Case: 12-40099 Document: 00512067714 Page: 1 Date Filed: 11/29/2012
IN THE UNITED STATES COURT OF APPEALS
FOR THE FIFTH CIRCUIT United States Court of Appeals
Fifth Circuit
FILED
November 29, 2012
No. 12-40099
Summary Calendar Lyle W. Cayce
Clerk
UNITED STATES OF AMERICA,
Plaintiff-Appellee
v.
ELDRED JOHNSON,
Defendant-Appellant
Appeal from the United States District Court
for the Southern District of Texas
USDC No. 2:11-CR-872-1
Before SMITH, DeMOSS, and SOUTHWICK, Circuit Judges.
PER CURIAM:*
Eldred Johnson appeals his 42 month sentence imposed following his
guilty plea conviction for possession with intent to distribute less than 50
kilograms of marijuana. See 21 U.S.C. § 841. He argues that the district court
erred in finding that a prior Texas conviction for assault was a crime of violence,
which qualified him for an enhancement as a career offender under U.S.S.G.
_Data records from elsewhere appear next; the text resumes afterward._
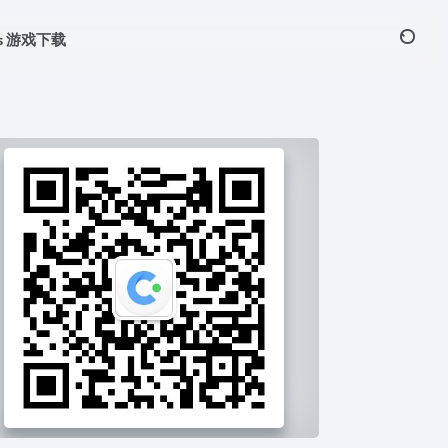
ws 游戏下载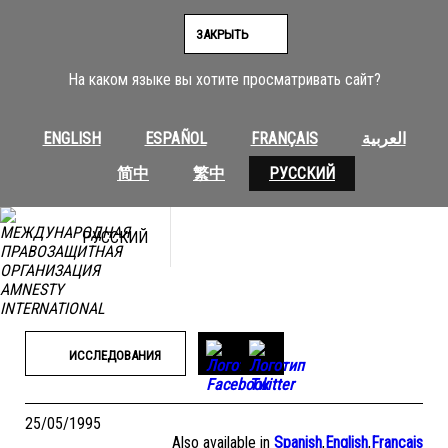
Перейти
к
ЗАКРЫТЬ
содержимому
На каком языке вы хотите просматривать сайт?
ENGLISH
ESPAÑOL
FRANÇAIS
العربية
简中
繁中
РУССКИЙ
РУССКИЙ
ИССЛЕДОВАНИЯ
25/05/1995
Also available in
Spanish
,
English
,
Français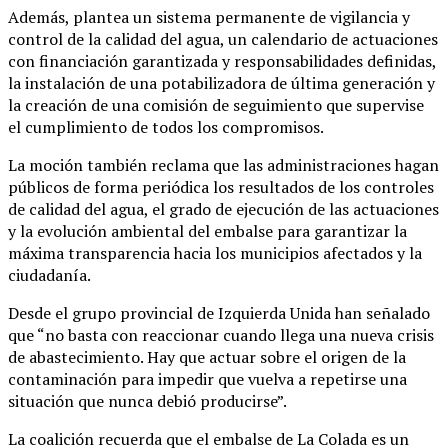
Además, plantea un sistema permanente de vigilancia y
control de la calidad del agua, un calendario de actuaciones
con financiación garantizada y responsabilidades definidas,
la instalación de una potabilizadora de última generación y
la creación de una comisión de seguimiento que supervise
el cumplimiento de todos los compromisos.
La moción también reclama que las administraciones hagan
públicos de forma periódica los resultados de los controles
de calidad del agua, el grado de ejecución de las actuaciones
y la evolución ambiental del embalse para garantizar la
máxima transparencia hacia los municipios afectados y la
ciudadanía.
Desde el grupo provincial de Izquierda Unida han señalado
que “no basta con reaccionar cuando llega una nueva crisis
de abastecimiento. Hay que actuar sobre el origen de la
contaminación para impedir que vuelva a repetirse una
situación que nunca debió producirse”.
La coalición recuerda que el embalse de La Colada es un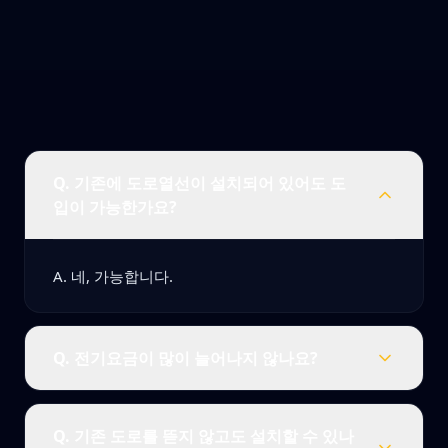
Q.
기존에 도로열선이 설치되어 있어도 도
입이 가능한가요?
A.
네, 가능합니다.
Q.
전기요금이 많이 늘어나지 않나요?
Q.
기존 도로를 뜯지 않고도 설치할 수 있나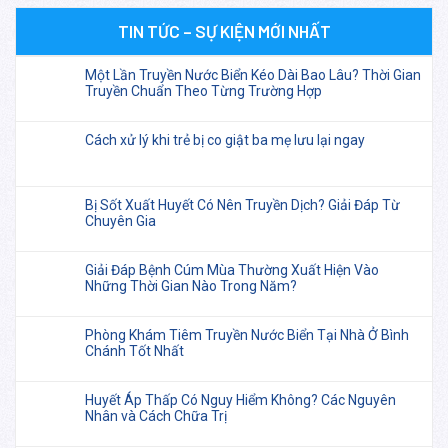
TIN TỨC – SỰ KIỆN MỚI NHẤT
Một Lần Truyền Nước Biển Kéo Dài Bao Lâu? Thời Gian
Truyền Chuẩn Theo Từng Trường Hợp
Cách xử lý khi trẻ bị co giật ba mẹ lưu lại ngay
Bị Sốt Xuất Huyết Có Nên Truyền Dịch? Giải Đáp Từ
Chuyên Gia
Giải Đáp Bệnh Cúm Mùa Thường Xuất Hiện Vào
Những Thời Gian Nào Trong Năm?
Phòng Khám Tiêm Truyền Nước Biển Tại Nhà Ở Bình
Chánh Tốt Nhất
Huyết Áp Thấp Có Nguy Hiểm Không? Các Nguyên
Nhân và Cách Chữa Trị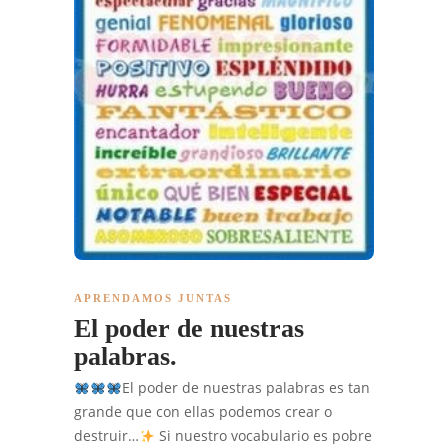
APRENDAMOS JUNTAS
El poder de nuestras
palabras.
El poder de nuestras palabras es tan
grande que con ellas podemos crear o
destruir…
Si nuestro vocabulario es pobre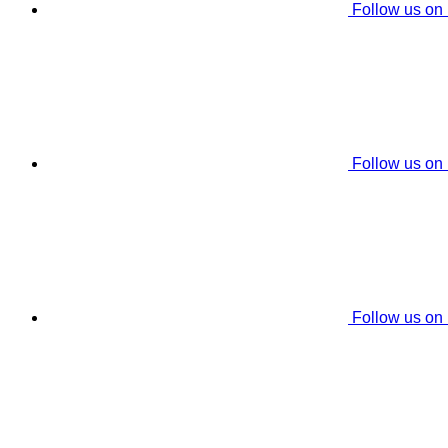
Follow us on
Follow us on
Follow us on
§ 4B1.1. However, Johnson also argues that the district court erred by failing
to rule on his objection to this enhancement.
*
Pursuant to 5TH CIR. R. 47.5, the court has determined that this opinion should not
be published and is not precedent except under the limited circumstances set forth in 5TH CIR.
R. 47.5.4.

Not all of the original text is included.